Assignment 5

Goals

The goal of this assignment is to work with scripts and packages in Python.

Instructions

You will be doing your work in a Jupyter notebook for this assignment. You may choose to work on this assignment on a hosted environment (e.g. tiger) or on your own local installation of Jupyter and Python. You should use Python 3.12 for your work. (Older versions may work, but your code will be checked with Python 3.12.) To use tiger, use the credentials you received. If you work remotely, make sure to download the .py files to turn in. If you choose to work locally, Anaconda or miniforge are probably the easiest ways to install and manage Python. You will probably find it useful to create a notebook to test your python package, but you are not required to turn that in.

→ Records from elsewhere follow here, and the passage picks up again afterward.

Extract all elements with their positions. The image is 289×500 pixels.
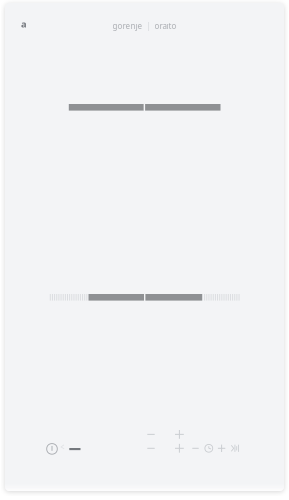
button[interactable]: Decrease left zone <box>142 427 160 442</box>
button[interactable]: Appliance menu <box>18 18 30 30</box>
button[interactable]: Left zone power slider <box>69 104 144 111</box>
staticText: a <box>21 18 27 30</box>
button[interactable]: Increase left zone <box>170 427 189 442</box>
staticText: | <box>142 21 154 31</box>
button[interactable]: Power <box>42 439 62 458</box>
button[interactable]: Power boost <box>228 441 241 456</box>
staticText: oraïto <box>154 21 176 31</box>
button[interactable]: Increase right zone <box>170 441 189 456</box>
button[interactable]: Decrease timer <box>189 441 202 456</box>
button[interactable]: Right zone power slider <box>145 104 220 111</box>
button[interactable]: Increase timer <box>215 441 228 456</box>
button[interactable]: Timer <box>202 441 215 456</box>
button[interactable]: Right zone power slider <box>145 294 202 301</box>
staticText: gorenje <box>112 21 142 31</box>
button[interactable]: Decrease right zone <box>142 441 160 456</box>
button[interactable]: Left zone power slider <box>88 294 144 301</box>
button[interactable]: Control lock <box>66 441 84 457</box>
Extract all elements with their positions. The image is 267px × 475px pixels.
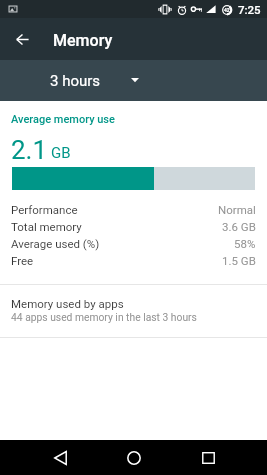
staticText: 58%: [234, 237, 256, 250]
button[interactable]: Memory used by apps: [0, 285, 267, 337]
staticText: GB: [51, 144, 71, 162]
button[interactable]: Recent apps: [191, 441, 225, 475]
button[interactable]: Home: [117, 441, 151, 475]
button[interactable]: Back: [43, 441, 77, 475]
staticText: 44 apps used memory in the last 3 hours: [11, 311, 197, 323]
staticText: Normal: [218, 203, 256, 216]
staticText: Average used (%): [11, 237, 100, 250]
staticText: 2.1: [11, 135, 48, 165]
staticText: Free: [11, 254, 34, 267]
staticText: 3 hours: [50, 72, 101, 90]
staticText: 42: [224, 7, 230, 13]
staticText: 1.5 GB: [222, 254, 256, 267]
staticText: Average memory use: [11, 113, 115, 126]
staticText: Performance: [11, 203, 78, 216]
staticText: Memory used by apps: [11, 297, 124, 310]
button[interactable]: Navigate up: [2, 19, 42, 59]
staticText: Memory: [53, 31, 113, 50]
button[interactable]: 3 hours: [44, 64, 141, 98]
staticText: 7:25: [238, 3, 261, 16]
staticText: Total memory: [11, 220, 82, 233]
staticText: 3.6 GB: [222, 220, 256, 233]
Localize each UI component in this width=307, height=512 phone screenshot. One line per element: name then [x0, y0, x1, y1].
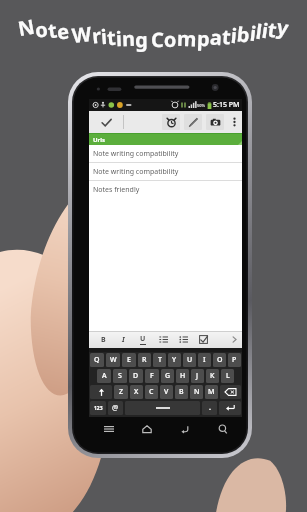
button[interactable]: Z — [114, 385, 128, 399]
staticText: Y — [172, 355, 177, 365]
button[interactable]: O — [213, 353, 226, 367]
staticText: 123 — [94, 405, 103, 412]
button[interactable]: Note writing compatibility — [89, 163, 242, 181]
staticText: o — [33, 15, 50, 44]
staticText: 50% — [197, 103, 206, 108]
button[interactable]: B — [175, 385, 188, 399]
staticText: C — [149, 387, 154, 397]
button[interactable]: H — [176, 369, 189, 383]
button[interactable]: U — [183, 353, 196, 367]
staticText: 5:15 PM — [213, 100, 240, 110]
button[interactable]: I — [198, 353, 211, 367]
staticText: L — [226, 371, 230, 381]
staticText: . — [209, 403, 211, 413]
staticText: C — [151, 26, 164, 53]
button[interactable]: G — [161, 369, 174, 383]
staticText: @ — [112, 403, 119, 413]
button[interactable]: Menu — [89, 417, 128, 441]
staticText: Urls — [93, 136, 106, 144]
button[interactable]: Backspace — [220, 385, 241, 399]
button[interactable]: More formatting — [226, 331, 242, 348]
button[interactable]: M — [205, 385, 218, 399]
staticText: B — [179, 387, 184, 397]
staticText: G — [165, 371, 171, 381]
button[interactable]: Italic — [113, 331, 133, 348]
staticText: P — [232, 355, 237, 365]
button[interactable]: Search — [204, 417, 242, 441]
button[interactable]: Alarm — [162, 114, 180, 130]
staticText: I — [203, 355, 206, 365]
button[interactable]: N — [190, 385, 203, 399]
staticText: i — [115, 25, 123, 52]
button[interactable]: Done — [89, 111, 123, 133]
staticText: t — [106, 24, 117, 51]
staticText: A — [102, 371, 107, 381]
button[interactable]: K — [206, 369, 219, 383]
button[interactable]: Period — [202, 401, 217, 415]
button[interactable]: Home — [128, 417, 166, 441]
button[interactable]: Numbered list — [153, 331, 173, 348]
staticText: W — [110, 355, 117, 365]
button[interactable]: More options — [226, 111, 242, 133]
button[interactable]: X — [130, 385, 143, 399]
staticText: U — [140, 334, 146, 344]
staticText: U — [187, 355, 193, 365]
staticText: O — [217, 355, 223, 365]
staticText: i — [230, 22, 238, 49]
staticText: t — [221, 23, 232, 50]
staticText: K — [210, 371, 215, 381]
staticText: H — [180, 371, 186, 381]
button[interactable]: P — [228, 353, 241, 367]
button[interactable]: Bold — [93, 331, 113, 348]
staticText: Q — [94, 355, 100, 365]
staticText: E — [127, 355, 131, 365]
button[interactable]: A — [97, 369, 111, 383]
button[interactable]: S — [113, 369, 127, 383]
staticText: g — [135, 26, 148, 53]
staticText: V — [164, 387, 169, 397]
button[interactable]: Y — [168, 353, 181, 367]
button[interactable]: L — [221, 369, 234, 383]
button[interactable]: Camera — [206, 114, 224, 130]
staticText: B — [101, 335, 106, 345]
button[interactable]: J — [191, 369, 204, 383]
staticText: R — [142, 355, 147, 365]
button[interactable]: Back — [166, 417, 204, 441]
button[interactable]: Bulleted list — [173, 331, 193, 348]
button[interactable]: V — [160, 385, 173, 399]
staticText: Note writing compatibility — [93, 149, 179, 159]
staticText: i — [260, 17, 270, 44]
button[interactable]: Notes friendly — [89, 181, 242, 198]
staticText: i — [248, 20, 258, 47]
button[interactable]: Shift — [90, 385, 112, 399]
staticText: m — [176, 25, 197, 52]
button[interactable]: D — [129, 369, 143, 383]
button[interactable]: Underline — [133, 331, 153, 348]
staticText: J — [196, 371, 199, 381]
staticText: D — [133, 371, 139, 381]
button[interactable]: Urls — [89, 134, 242, 145]
staticText: N — [194, 387, 200, 397]
staticText: Z — [119, 387, 124, 397]
button[interactable]: E — [122, 353, 136, 367]
button[interactable]: Checklist — [193, 331, 213, 348]
button[interactable]: Enter — [219, 401, 241, 415]
staticText: o — [164, 26, 177, 53]
button[interactable]: Space — [125, 401, 200, 415]
button[interactable]: Numbers — [90, 401, 106, 415]
staticText: Notes friendly — [93, 185, 140, 195]
button[interactable]: C — [145, 385, 158, 399]
staticText: X — [134, 387, 139, 397]
button[interactable]: R — [138, 353, 151, 367]
staticText: p — [196, 25, 211, 52]
button[interactable]: Edit — [184, 114, 202, 130]
staticText: t — [266, 16, 279, 44]
staticText: i — [100, 23, 108, 50]
staticText: e — [55, 17, 71, 46]
button[interactable]: Q — [90, 353, 104, 367]
button[interactable]: F — [145, 369, 159, 383]
button[interactable]: At sign — [108, 401, 123, 415]
button[interactable]: W — [106, 353, 120, 367]
button[interactable]: T — [153, 353, 166, 367]
button[interactable]: Note writing compatibility — [89, 145, 242, 163]
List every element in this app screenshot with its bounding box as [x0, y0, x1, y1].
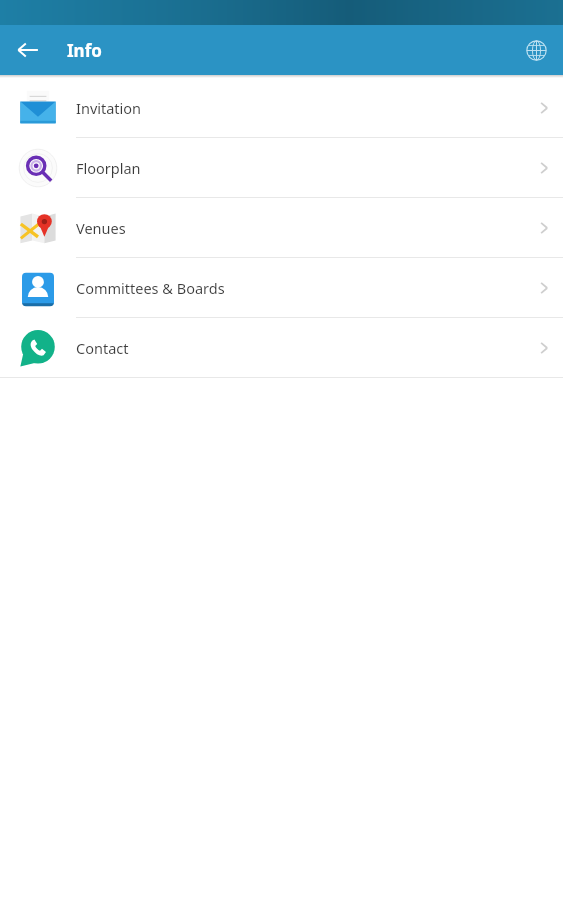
button[interactable]: Invitation: [0, 78, 563, 137]
button[interactable]: Venues: [0, 198, 563, 257]
button[interactable]: Contact: [0, 318, 563, 377]
staticText: Contact: [76, 338, 525, 358]
button[interactable]: Committees & Boards: [0, 258, 563, 317]
button[interactable]: Language: [514, 28, 558, 72]
staticText: Invitation: [76, 98, 525, 118]
button[interactable]: Floorplan: [0, 138, 563, 197]
staticText: Committees & Boards: [76, 278, 525, 298]
staticText: Floorplan: [76, 158, 525, 178]
button[interactable]: Back: [8, 30, 48, 70]
staticText: Venues: [76, 218, 525, 238]
staticText: Info: [67, 39, 102, 62]
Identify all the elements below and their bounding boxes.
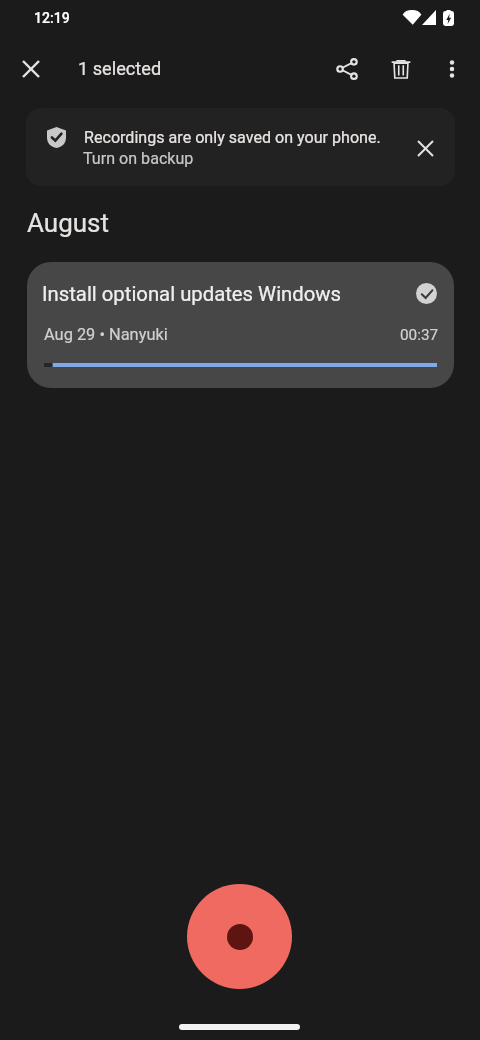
button[interactable]: Close selection	[7, 45, 55, 93]
button[interactable]: Start recording	[187, 884, 292, 989]
staticText: Turn on backup	[83, 149, 194, 168]
staticText: August	[27, 208, 110, 238]
button[interactable]: Delete	[377, 45, 425, 93]
staticText: Install optional updates Windows	[42, 282, 342, 306]
staticText: 00:37	[400, 326, 439, 344]
staticText: Recordings are only saved on your phone.	[84, 128, 381, 147]
staticText: 1 selected	[78, 58, 162, 79]
staticText: 12:19	[34, 10, 70, 27]
staticText: Aug 29 • Nanyuki	[44, 325, 168, 344]
button[interactable]: Recordings are only saved on your phone.	[26, 108, 455, 186]
button[interactable]: Share	[323, 45, 371, 93]
button[interactable]: Install optional updates Windows	[27, 262, 454, 388]
button[interactable]: Dismiss	[408, 131, 442, 165]
button[interactable]: More options	[427, 45, 475, 93]
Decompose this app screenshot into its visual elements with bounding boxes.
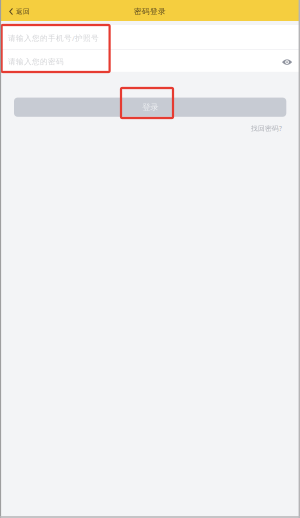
- button[interactable]: 请输入您的密码: [0, 50, 276, 72]
- button[interactable]: 返回: [0, 0, 38, 21]
- staticText: 请输入您的手机号/护照号: [8, 33, 99, 43]
- button[interactable]: Show password: [276, 50, 300, 72]
- staticText: 登录: [142, 102, 158, 112]
- staticText: 找回密码?: [251, 124, 282, 133]
- button[interactable]: 请输入您的手机号/护照号: [0, 25, 300, 49]
- staticText: 密码登录: [134, 7, 166, 16]
- button[interactable]: 找回密码?: [245, 117, 300, 136]
- staticText: 请输入您的密码: [8, 57, 64, 67]
- button[interactable]: 登录: [14, 98, 286, 117]
- staticText: 返回: [16, 7, 30, 16]
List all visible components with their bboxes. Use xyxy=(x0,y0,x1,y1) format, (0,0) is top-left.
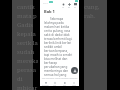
staticText: kepala xyxy=(17,30,36,38)
staticText: mata p xyxy=(17,12,37,20)
staticText: mereka xyxy=(17,57,38,65)
staticText: Bb xyxy=(68,6,71,8)
button[interactable]: Bb xyxy=(66,3,72,8)
button[interactable]: Aa xyxy=(60,3,66,8)
staticText: Seberapa lelahnya pada malam hari ketika… xyxy=(44,17,73,77)
staticText: Profil xyxy=(72,84,76,86)
staticText: di xyxy=(17,75,23,83)
staticText: Beranda xyxy=(42,84,49,86)
staticText: cung, xyxy=(84,3,100,11)
staticText: perasa xyxy=(17,66,37,74)
staticText: Gadis xyxy=(17,21,33,29)
staticText: rah. xyxy=(84,12,96,20)
staticText: Aa xyxy=(62,6,65,8)
staticText: 9:41 xyxy=(43,1,48,4)
staticText: serik la xyxy=(17,39,38,47)
staticText: Cari xyxy=(53,84,56,86)
button[interactable]: Account xyxy=(71,67,78,74)
staticText: Bab 1 xyxy=(44,9,55,14)
button[interactable]: Cari xyxy=(50,82,59,86)
staticText: Tap samping untuk pindah halaman xyxy=(40,77,79,80)
button[interactable]: Profil xyxy=(69,82,78,86)
staticText: sudah xyxy=(17,48,35,56)
staticText: cantik xyxy=(17,3,35,11)
staticText: mbicar xyxy=(17,84,38,90)
button[interactable]: Beranda xyxy=(41,82,50,86)
staticText: Cc xyxy=(74,6,76,8)
button[interactable]: Rak xyxy=(60,82,69,86)
staticText: Rak xyxy=(63,84,66,86)
button[interactable]: Cc xyxy=(72,3,78,8)
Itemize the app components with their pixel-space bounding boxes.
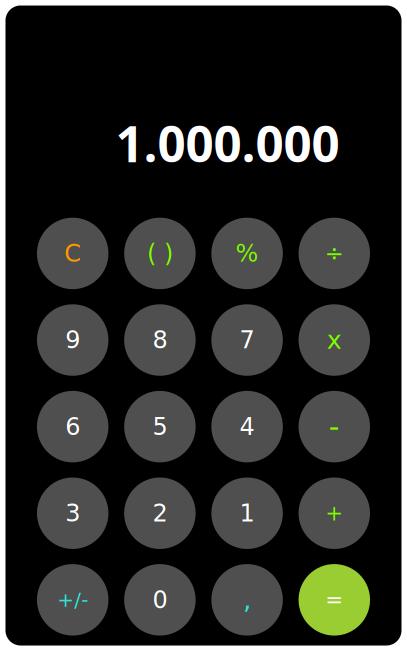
staticText: 9 xyxy=(65,326,80,354)
button[interactable]: ÷ xyxy=(299,218,370,289)
staticText: 6 xyxy=(65,413,80,441)
staticText: 1 xyxy=(240,499,255,527)
staticText: 4 xyxy=(240,413,255,441)
staticText: + xyxy=(325,501,343,526)
staticText: 0 xyxy=(152,586,167,614)
button[interactable]: 0 xyxy=(124,564,196,636)
staticText: 2 xyxy=(152,499,167,527)
button[interactable]: +/- xyxy=(37,564,108,636)
button[interactable]: 7 xyxy=(211,304,283,376)
staticText: 7 xyxy=(240,326,255,354)
staticText: , xyxy=(243,584,251,615)
staticText: C xyxy=(64,240,81,267)
button[interactable]: 9 xyxy=(37,304,108,376)
staticText: = xyxy=(325,587,343,612)
button[interactable]: 5 xyxy=(124,391,196,462)
button[interactable]: 1 xyxy=(211,478,283,549)
button[interactable]: ( ) xyxy=(124,218,196,289)
button[interactable]: 3 xyxy=(37,478,108,549)
staticText: 3 xyxy=(65,499,80,527)
button[interactable]: - xyxy=(299,391,370,462)
button[interactable]: + xyxy=(299,478,370,549)
staticText: 5 xyxy=(152,413,167,441)
staticText: 8 xyxy=(152,326,167,354)
button[interactable]: 8 xyxy=(124,304,196,376)
button[interactable]: = xyxy=(299,564,370,636)
button[interactable]: 2 xyxy=(124,478,196,549)
staticText: 1.000.000 xyxy=(116,110,340,177)
staticText: ( ) xyxy=(147,240,173,267)
staticText: % xyxy=(236,240,259,267)
button[interactable]: 6 xyxy=(37,391,108,462)
button[interactable]: , xyxy=(211,564,283,636)
button[interactable]: C xyxy=(37,218,108,289)
staticText: +/- xyxy=(57,588,88,612)
staticText: - xyxy=(329,410,340,444)
button[interactable]: % xyxy=(211,218,283,289)
staticText: x xyxy=(327,325,342,355)
button[interactable]: x xyxy=(299,304,370,376)
button[interactable]: 4 xyxy=(211,391,283,462)
staticText: ÷ xyxy=(325,240,344,267)
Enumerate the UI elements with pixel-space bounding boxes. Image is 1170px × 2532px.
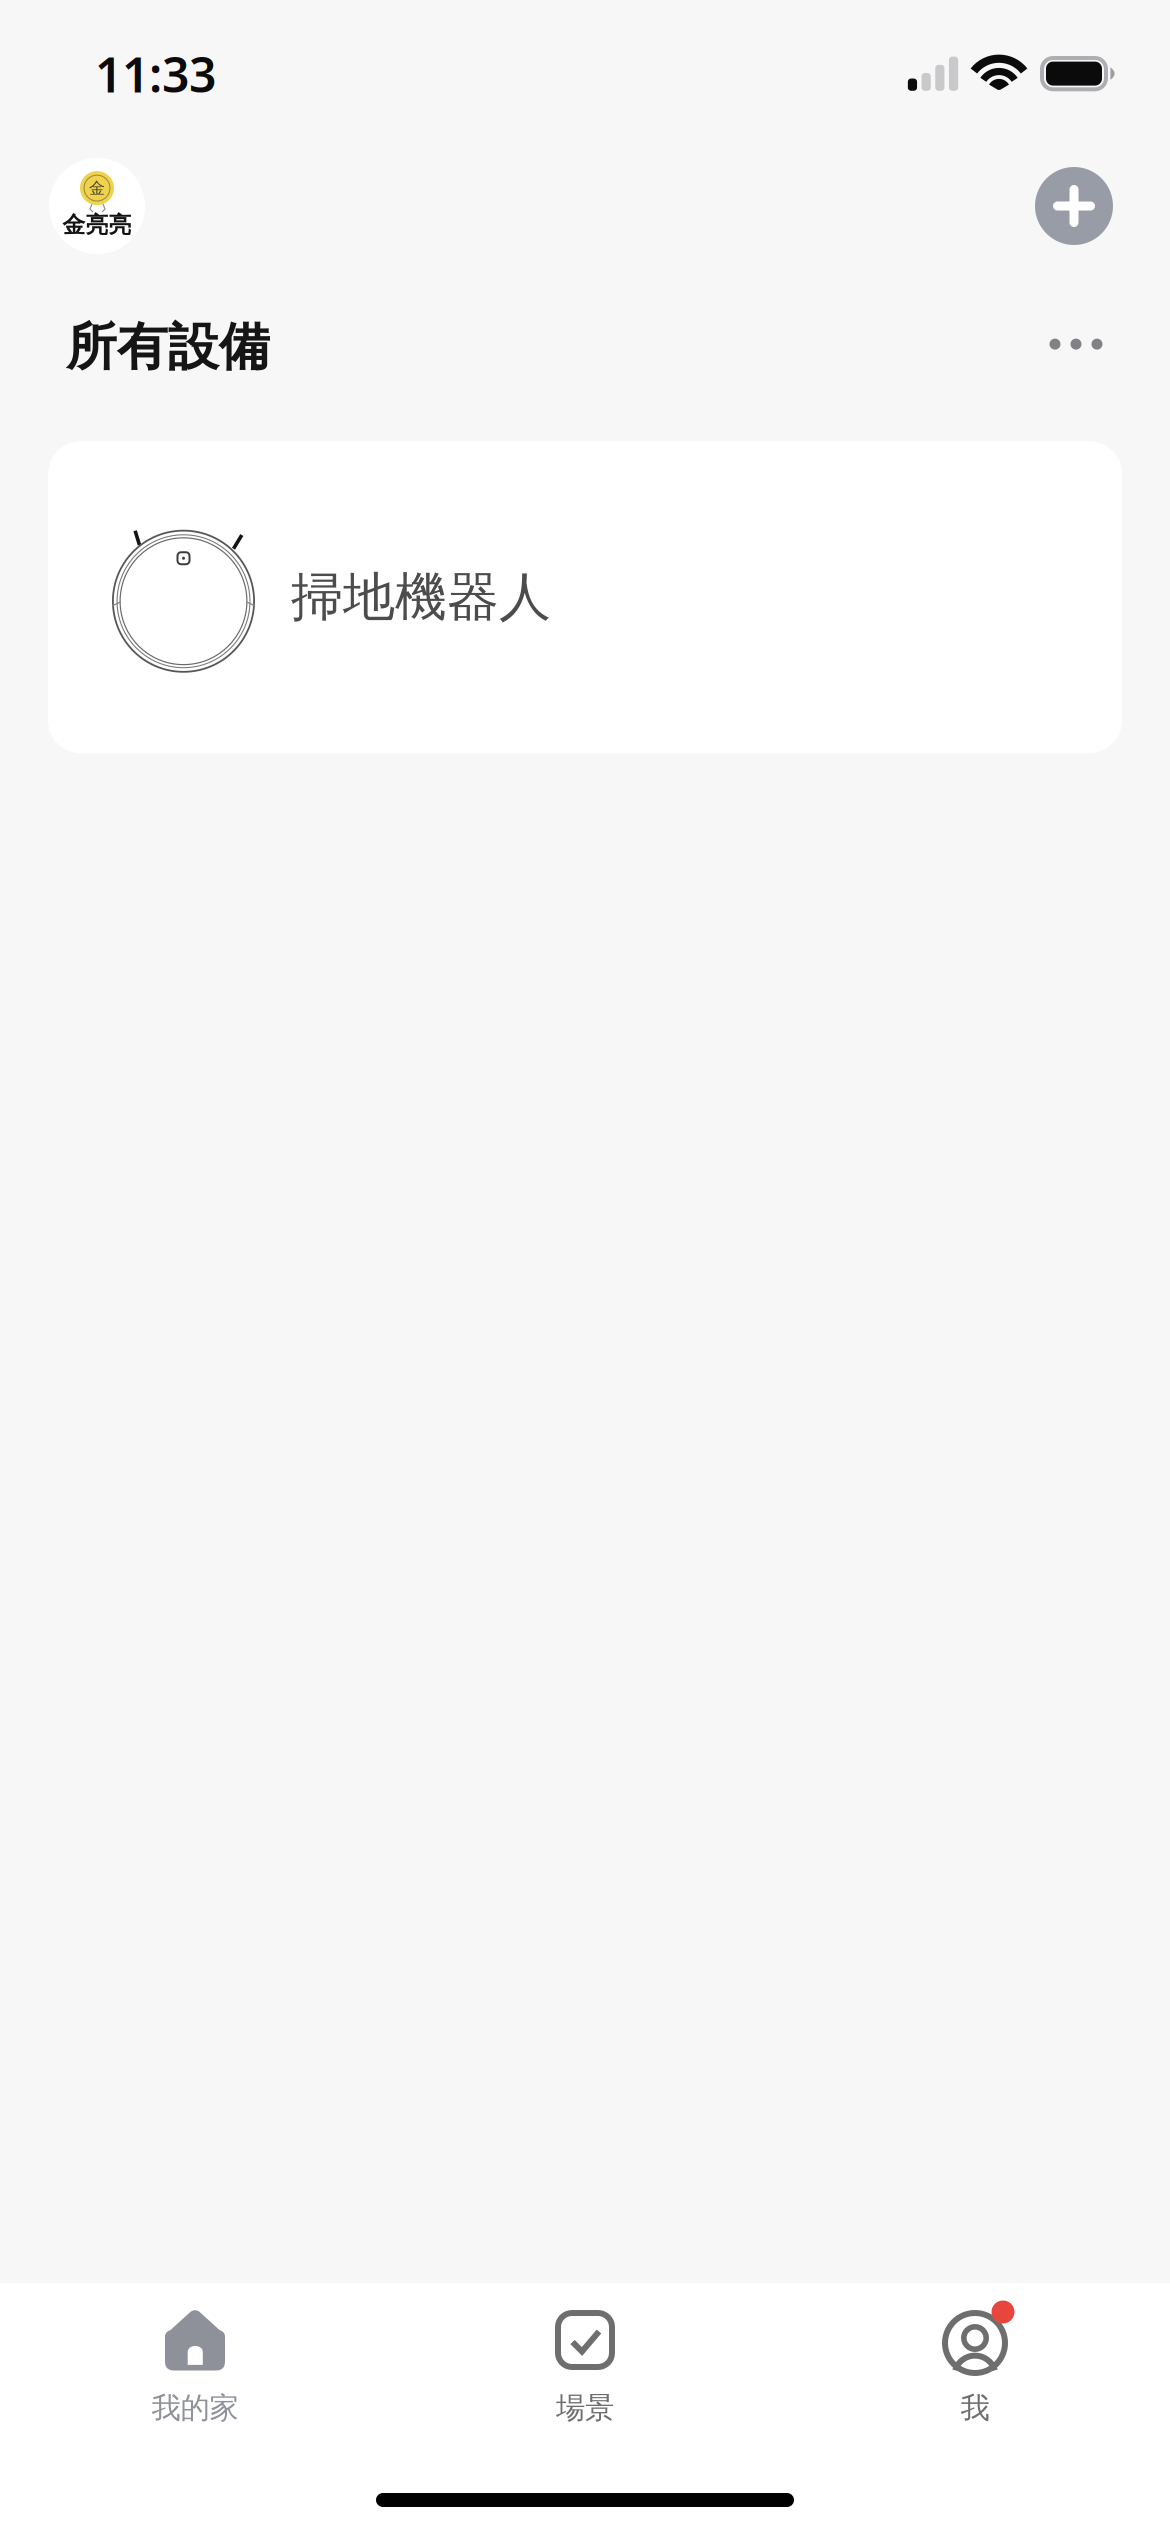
button[interactable]: 場景 [390, 2283, 780, 2446]
staticText: 金 [89, 178, 105, 198]
staticText: 所有設備 [66, 316, 270, 378]
button[interactable]: 金亮亮 home [49, 158, 145, 254]
button[interactable]: 我 [780, 2283, 1170, 2446]
staticText: 金亮亮 [62, 211, 132, 239]
staticText: 掃地機器人 [291, 565, 551, 629]
button[interactable]: More options [1030, 316, 1122, 378]
staticText: 場景 [556, 2390, 614, 2426]
button[interactable]: Add device [1035, 167, 1113, 245]
staticText: 我的家 [152, 2390, 238, 2426]
staticText: 我 [960, 2390, 990, 2426]
staticText: 11:33 [95, 42, 216, 106]
button[interactable]: 掃地機器人 [48, 441, 1122, 753]
button[interactable]: 我的家 [0, 2283, 390, 2446]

In this assignment, we will again be working with data from the United States Department of Transportation’s Border Crossing Entry Data that we first used for Assignment 3. Recall that this dataset counts all traffic coming through the ports at the Canadian and Mexican borders. Rather than using this dataset directly, I have created a subset of this data, which can be read as a list of dictionaries. That data is located here, but you should download it via code (see Part 1a). Once loaded, the data is a list of dictionaries where each dictionary has seven key-value pairs. Those keys and a brief description are:

Port Name: a name for the port, often associated with its location
State: the state the port is located in
Port Code: a unique numeric identifier for the port
Border: the country whose border the port is for (Canada or Mexico)
Date: the month and year the data when the data was collected, as a string
Measure: the type of conveyance/container/person being counted
Value: the value of the measure for the specified month

You will be writing three Python modules, putting them in a package, and adding functionality to two of the modules to support command-line analysis. While not required, you will find it useful to create a notebook where you can test the modules and programs. You may use other modules from the Python stdlib (e.g. sys, collections) in this assignment.

Due Date

The assignment is due at 11:59pm on Friday, March 21.

Submission

You should submit the completed Python files required for this assignment on Blackboard. Zip the files together; the filename of the zipfile should be a5.zip. You can create an archive on tiger (assuming you created an a5 directory above the package that is your current working directory) using the following code in a notebook:

import shutil
shutil.make_archive('../a5', 'zip', '..', 'a5')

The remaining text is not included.